Friday, November 18, 2011

It was the best of books, the worst of books

Sometimes the best thing you can do for yourself is find, then read a book remarkable for its awfulness. Thus in one sentence have you managed a stream of intangibles and imprecision’s, and vagaries. Best = optimal thing you can do at a precise moment for the sake of your craft as instrument.  The precise moment relates to a time segment you entered in a less than engaged condition; you might even call it a bored condition.  There are books strewn about, pretty much wherever you go, so finding one is not a problem.  There are wide potentials for types of books, including the genera such as mystery, alternate universe, thriller, romance, historical, science fiction, and the like.

Tastes vary; yours is neither the worst nor the best informed, nor does it represent a middle view.  You are drawn to writers who, by the reading of their books, you are motivated to put in a day’s work writing.  You may find the book poorly written for a number of reasons including your old foe, the adverb, but not to forget clunky sentences, spending too much time in a character’s thoughts, a cadre of characters who sound quite the same, and, when they don’t sound the same, sound dreadful.
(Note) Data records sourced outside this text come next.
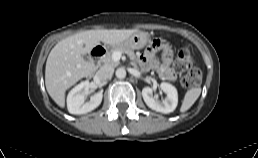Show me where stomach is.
<instances>
[{
    "label": "stomach",
    "instance_id": "obj_1",
    "mask_svg": "<svg viewBox=\"0 0 258 158\" xmlns=\"http://www.w3.org/2000/svg\"><path fill=\"white\" fill-rule=\"evenodd\" d=\"M149 40V35L143 31H137L130 35L123 42L112 45V47H122V48H131V49H141L143 48Z\"/></svg>",
    "mask_w": 258,
    "mask_h": 158
}]
</instances>
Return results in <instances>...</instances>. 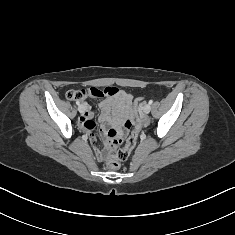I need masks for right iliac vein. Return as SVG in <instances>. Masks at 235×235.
Returning <instances> with one entry per match:
<instances>
[{"mask_svg": "<svg viewBox=\"0 0 235 235\" xmlns=\"http://www.w3.org/2000/svg\"><path fill=\"white\" fill-rule=\"evenodd\" d=\"M78 111H79L80 113H84L85 107H84L83 105H79Z\"/></svg>", "mask_w": 235, "mask_h": 235, "instance_id": "right-iliac-vein-1", "label": "right iliac vein"}]
</instances>
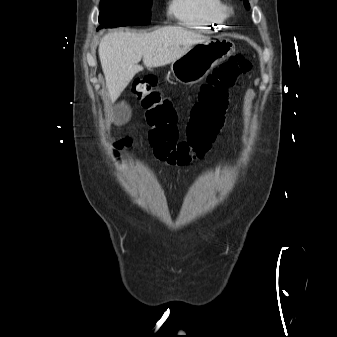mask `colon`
Here are the masks:
<instances>
[{"label": "colon", "mask_w": 337, "mask_h": 337, "mask_svg": "<svg viewBox=\"0 0 337 337\" xmlns=\"http://www.w3.org/2000/svg\"><path fill=\"white\" fill-rule=\"evenodd\" d=\"M251 67L247 59L236 55L207 77L192 107L184 139L179 137L176 111L168 99L161 97L156 79L151 76L136 78L131 92L145 111L148 140L155 157L172 165H184L202 158L223 125L228 88Z\"/></svg>", "instance_id": "colon-1"}]
</instances>
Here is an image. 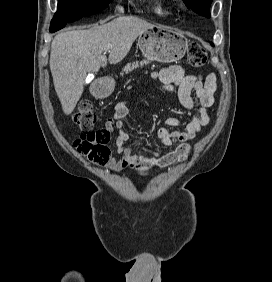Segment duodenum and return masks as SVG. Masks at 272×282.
I'll list each match as a JSON object with an SVG mask.
<instances>
[{
  "label": "duodenum",
  "mask_w": 272,
  "mask_h": 282,
  "mask_svg": "<svg viewBox=\"0 0 272 282\" xmlns=\"http://www.w3.org/2000/svg\"><path fill=\"white\" fill-rule=\"evenodd\" d=\"M109 81L104 78L93 84L91 90L97 99H101L107 93Z\"/></svg>",
  "instance_id": "410a0bca"
}]
</instances>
The lucid, thematically accessible, cliché-free narrative with interesting characters, which is to say purposeful and inventive sorts who wish to effect some kind of change inspires you to take chances while putting story or essay out there where it is sure to be seen.

Thus reading becomes fuel, a splendid supplement for those days you so favor where no ending is in sight, where the simple awareness of your modest craft is all you have and in the bargain, it is nothing unless you have vowed to extend it by any means possible.

Sometimes you can go for days at a time without being reminded of these years when you predicate your income and your output on the basis of a fifty-to-sixty-thousand word novel a month, for which you got advances ranging from fifteen hundred to twenty-five hundred dollars a month, not bad for the time, and if a particular work earned off its advance and the publisher were reputable enough to take a personal interest in its authors being paid in full, you could take some time to make the next a bit more thoughtful.

You would not have to—as you needed to do with Deadly Dolly, set fire to an enormous warehouse wherein the conflagration ate away the more rational and evocative memes while the characters fled from Dodge (and logic and believability) while the fleeing was good.  There were times when you were surprised at the degree of cover-up devices you included with sincere belief that the devices were valid story.  Doing something of that nature for so long, there had to be results. After a time you could no longer write a book a month—perhaps the single best technique thing ever to happen to you.  Under the circumstances, you learned to do first draft without recourse to either outline or thought.

The door swung wide open and you met face to face that stunning force known as revision.

At first, you saw revision as the enemy the anti-spontaneous presence in the process.  Your own rambunctiousness demanded a freer approach, which must, you tried to reason, be out there somewhere.  It is, of course, never “out there” it is “in here.”  And after you realized that, located it, then began to apply the techniques, you were on your way.